What's wrong with a pipeline step which runs amtool check-config in your CI/CD pipeline that ships the config change?
We deploy alertmanager with helm chart and update configmap, it will check and reject the config but upon restart alertmanager will go to crash loopback state due to faulty config in configmap.
The API we requested will be helpful in validating this config before updating config map
I also use helm and prometrheus operator. My deployment pipeline has a stage before applying the config which renders the the config, runs amtool check config and the result is then used in a later stage to deploy the k8s secret with that config consumed by the altermanager resource.
In any cas you need to run some command to do the validations. Why is posting your config to a http-api for validation better or easier than calling amtool ?
We have a different service to manage config. We have to fail early and show the exception when user try to save config. Since alert manager runs as a different service we need an api to validate the config before pushing to config map
To be honest the issue still not so clear to me. If I read this correctly, the service you use to manage the config map will use the endpoint of alertmanager to verify the configuration. But what is special about this service, that it could not use amtool?
Ideally, I would need some kind of minimal setup so I can play around with the problem on my machine. But before you invest the effort: I currently feel that I have to prioritize some other issues, and therefore can't promise that this feature will ever completed.
Say I have a java or python service, how do we run amtool? Are you suggesting to bundle amtool along with service and run the tool?
We have exposed an api using which you can update the alertmanager config.
How we do it is we directly update the kubernetes configmap at runtime. Once the configmap is updated, amtool picks those changes and runs validation on it. Now if validation fails and alertmanager restarts pod will go into crash loop backoff.
To avoid this currently we are have bundled amtool binary and executing validation commands using ProcessBuilder in java.

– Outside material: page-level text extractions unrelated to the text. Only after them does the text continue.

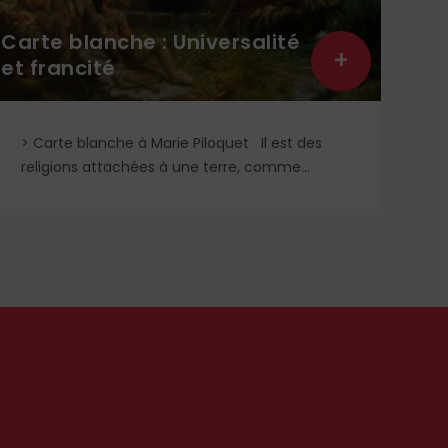
Carte blanche : Universalité
+
et francité
Les
> Carte blanche à Marie Piloquet Il est des
Qu
religions attachées à une terre, comme...
en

Now if alertmanager exposes an api for amtool validation we can skip the ProcessBuilder step which is susceptible to timeout and other command line issues.
I'm sorry to say that this feature does not fit well with the project as a whole, and thus won't be implemented. This decision was made during the bug scrub and it was unanimous.
Here are some suggestions, which I would explore if I was in your position:
- Alertmanager offers a reload option
curl -X POST http://<alertmanager-host>:<port>/-/reload
This could make it easier to detect whether a faulty configuration was deployed.
- Fork
alertmanageroramtooland extend it with the functionality you need. - I still think packaging
amtoolwith yourpythonorjavaservice is the correct way to approach this.
Kind regards
@SoloJacobs We have tried all available solutions! I understand your concern, but this usecase will really help our project, can i try raising a pull request? If you would be willing to accept it, I will try to solve this?
As I already mentioned, I did not make this decision by myself. You would have to convince a number of people. The implementation is not the main concern:
You have give an explanation why the avenues I have provided are not viable. This explanation needs to make sense to an outsider of your company (like me).
That being said, providing an implementation will certainly help your chances overall. Just be aware that is still likely to be declined.
Ya, I understand the concerns that come along with a big project like alertmanager, I will try my best and raise a pull request to resolve this use-case asap, and I will hope that you pick it in some of your upcoming release.
I will try to raise a pull request within a month, can you leave the issue open till then please?
You can close the issue if there is no progress even after a month.